At EY, you’ll have the chance to build a career as unique as you are, with the global scale, support, inclusive culture and technology to become the best version of you. And we’re counting on your unique voice and perspective to help EY become even better, too. Join us and build an exceptional experience for yourself, and a better working world for all.
EY-Cyber Security-CMS TDR – Incident Management Lead
We are seeking a highly skilled and experienced Cyber Security Incident Manager/Lead to join our organization. The successful candidate will be responsible for leading our security incident response initiatives during high-severity incidents, as well as supporting and supervising P1/P2 incident bridges facilitated by our central/Service Integration and Management (SIAM) teams when necessary. The Cyber Security Incident Manager will collaborate closely with both internal and external stakeholders, including vendors and third parties, to ensure the swift resolution and mitigation of security threats that could potentially affect the organization’s information assets and infrastructure..
Your key responsibilities
Lead the response to cyber incidents, ensuring that all relevant threats are identified, contained, eradicated, and recovered from in a timely and secure manner.
Oversee P1/P2 incident bridges, facilitating real-time discussions and providing guidance to help both client security teams and stakeholders make informed decisions. Assist in directing SIAM teams toward a rapid and effective resolution of incidents.
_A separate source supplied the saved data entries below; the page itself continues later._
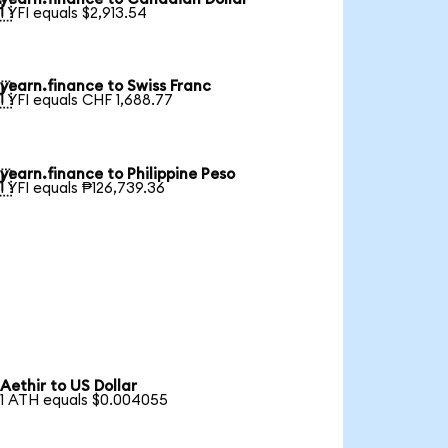

1 YFI equals $2,913.54
yearn.finance to Swiss Franc

1 YFI equals CHF 1,688.77
yearn.finance to Philippine Peso

1 YFI equals ₱126,739.36
Aethir to US Dollar
1 ATH equals $0.004055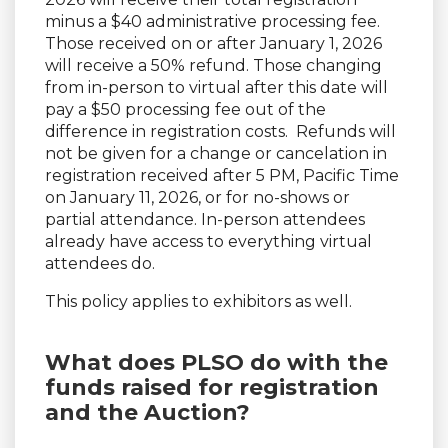
minus a $40 administrative processing fee.
Those received on or after January 1, 2026
will receive a 50% refund. Those changing
from in-person to virtual after this date will
pay a $50 processing fee out of the
difference in registration costs. Refunds will
not be given for a change or cancelation in
registration received after 5 PM, Pacific Time
on January 11, 2026, or for no-shows or
partial attendance. In-person attendees
already have access to everything virtual
attendees do.
This policy applies to exhibitors as well.
What does PLSO do with the
funds raised for registration
and the Auction?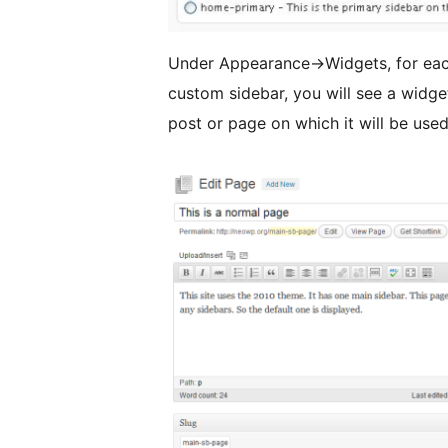
Under Appearance->Widgets, for eac
custom sidebar, you will see a widget
post or page on which it will be used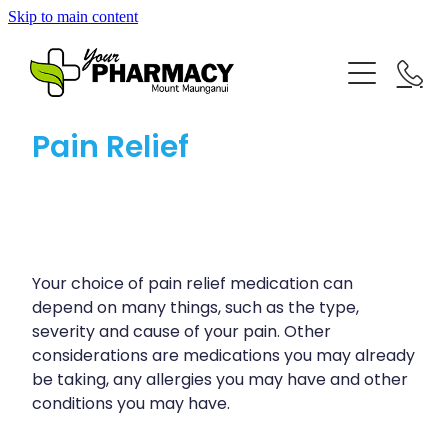
Skip to main content
About
Repeat Prescriptions
Blog
Pain Relief
Rewards Club
Advice
Services
Baby & Child
Bathroom
Your choice of pain relief medication can
Vaccinations
Funded Pharmacy Health Services
depend on many things, such as the type,
Cold & Flu
severity and cause of your pain. Other
Funded Children’s Conjunctivitis Treatment
Blog
considerations are medications you may already
Coughs
Flu Vaccinations
be taking, any allergies you may have and other
Funded Children’s Pain And Fever Treatment
Digestive Care
conditions you may have.
Covid-19 Vaccinations
Funded Children’s Oral Rehydration Treatment
Eye Care
Whooping Cough Vaccination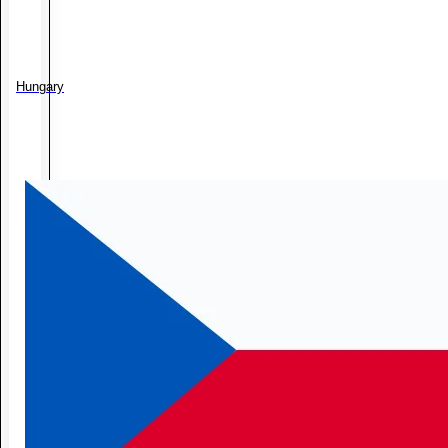
Hungary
Develop and maintain incident management protocols and Standard Operating Procedures (SOPs) to ensure a consistent and effective response to cyber incidents.
Coordinate with cross-functional teams, including IT, OT, network teams, Security, forensic, legal, and external partners, to ensure an integrated approach to incident management.
Act as a primary point of contact for major security incidents, providing regular status updates to executive management SIAM and other key stakeholders.
Perform post-incident reviews and analysis to identify root causes, lessons learned, and follow-up actions to improve security posture and incident response capabilities.
Plan and conduct regular training exercises and simulations to ensure the readiness and resilience of the SOC/Threat Detection Response teams, incident response and retainer services, threat hunting groups, and the broader organizational teams against known and emerging cyber threats.
Stay informed of the latest cyber security trends and threat intelligence to anticipate and prepare for emerging security incidents.
Maintain a detailed knowledge of the organization’s infrastructure, defence layer and systems to effectively lead incident response efforts.
Ensure all actions, activities associated with the incidents are logged, documented, and tracked in line with organizations / regulatory requirements and industry best practices.
Collaborate with the Cyber Security team, SIEM/EDR specialists, and other Security platform engineers and analysts to enhance the defence controls of security solutions/tools and technologies, as well as to improve our investigation and response processes.
Lead and mentor Security teams and junior incident responders to develop their skills and understanding of incident management practices.
Skills and attributes for success
Bachelor’s degree in information security, Computer Science, or a related field; master’s degree preferred.
A minimum of 5 years of experience in a Cyber Security Incident Response role, with at least 2 years in a leadership position.
Certifications like Certified Information Systems Security Professional (CISSP), Certified Incident Handler (GCIH), Certified Information Security Manager (CISM) or equivalent
Proven track record of managing and resolving high-severity cyber security incidents effectively.
Strong understanding of IT & OT network infrastructure, security architecture, and the cyber threat landscape.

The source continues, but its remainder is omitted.